What is being asked: Your task is to retype, exactly and with nothing else, every line from the one containing "giuong y te (837, 1035)" to the end of the listing.

━━ Source data ━━

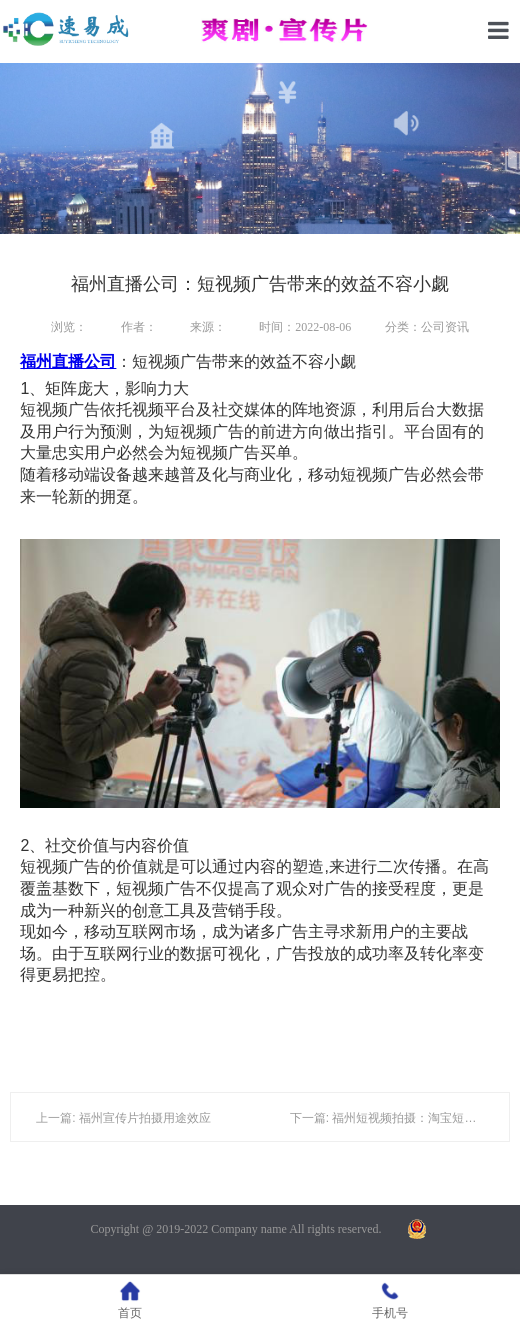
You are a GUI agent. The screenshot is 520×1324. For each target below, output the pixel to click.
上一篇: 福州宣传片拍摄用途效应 (123, 1118)
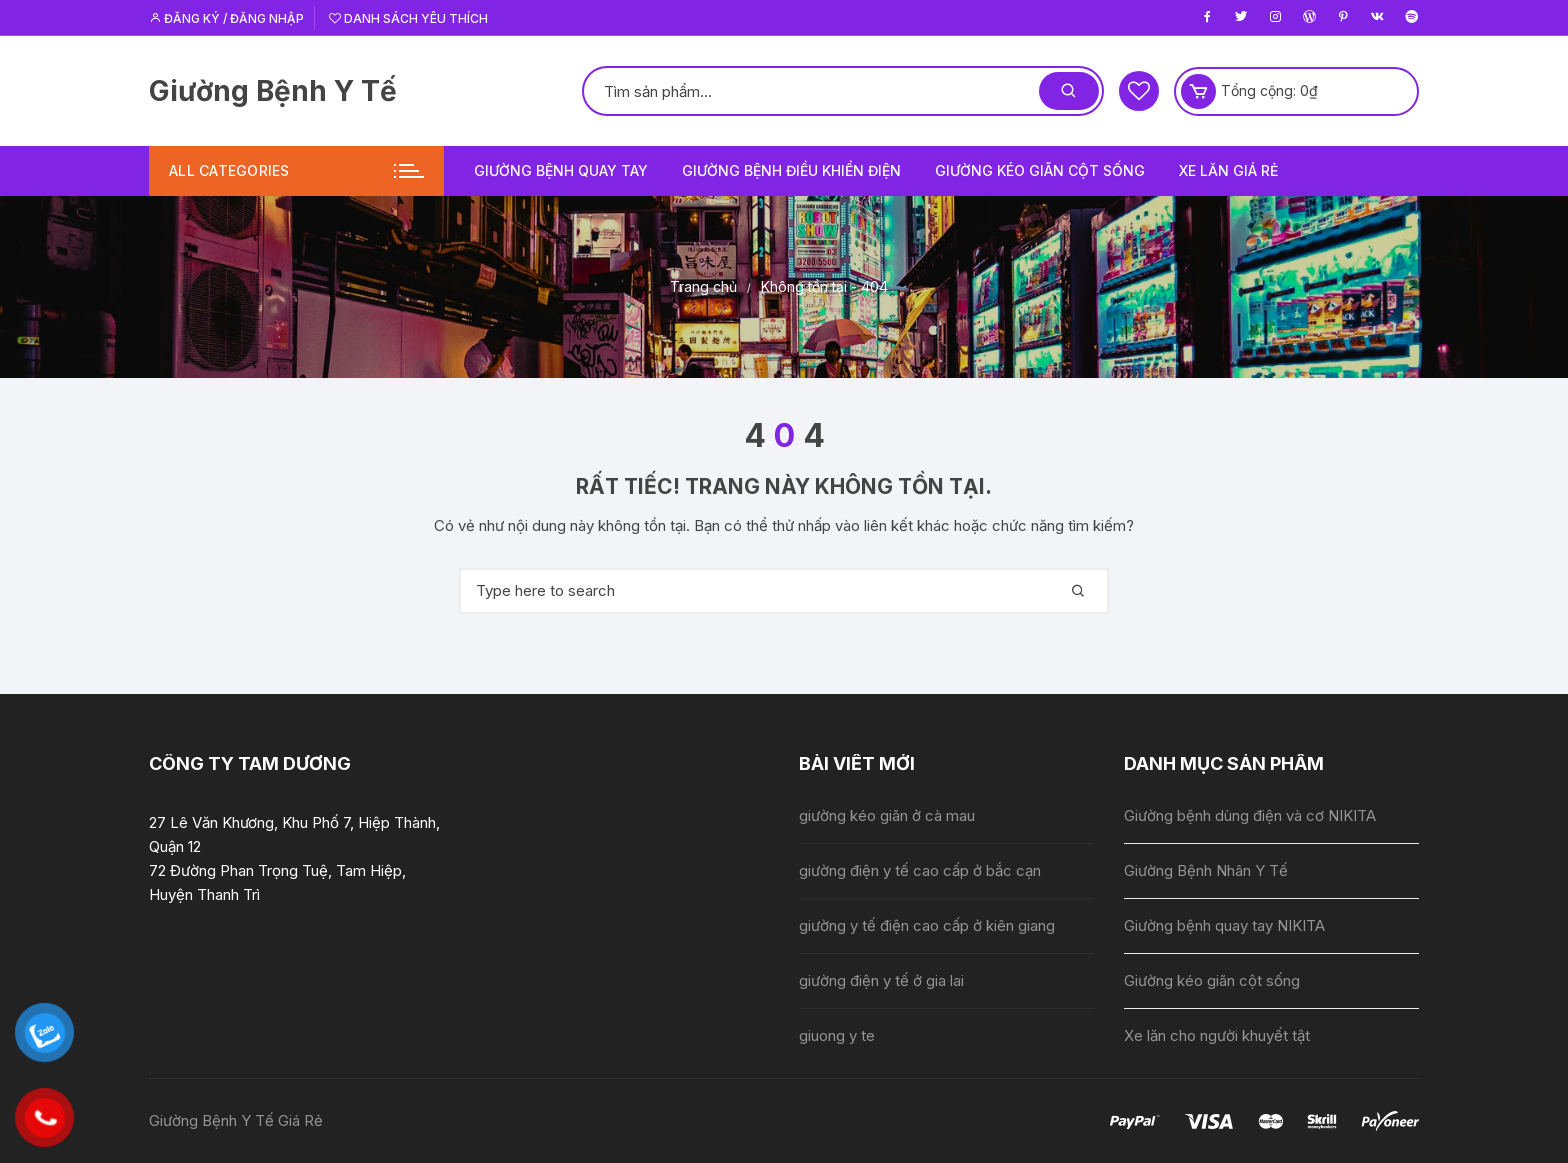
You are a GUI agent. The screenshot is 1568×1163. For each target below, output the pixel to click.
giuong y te (837, 1035)
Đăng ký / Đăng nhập (226, 18)
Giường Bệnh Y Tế (273, 91)
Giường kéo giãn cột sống (1040, 170)
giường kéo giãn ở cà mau (887, 815)
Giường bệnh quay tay (561, 170)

━━━

Output of the exercise:
giuong y te (837, 1035)
Đăng ký / Đăng nhập (226, 18)
Giường Bệnh Y Tế (273, 91)
Giường kéo giãn cột sống (1040, 170)
giường kéo giãn ở cà mau (887, 815)
Giường bệnh quay tay (561, 170)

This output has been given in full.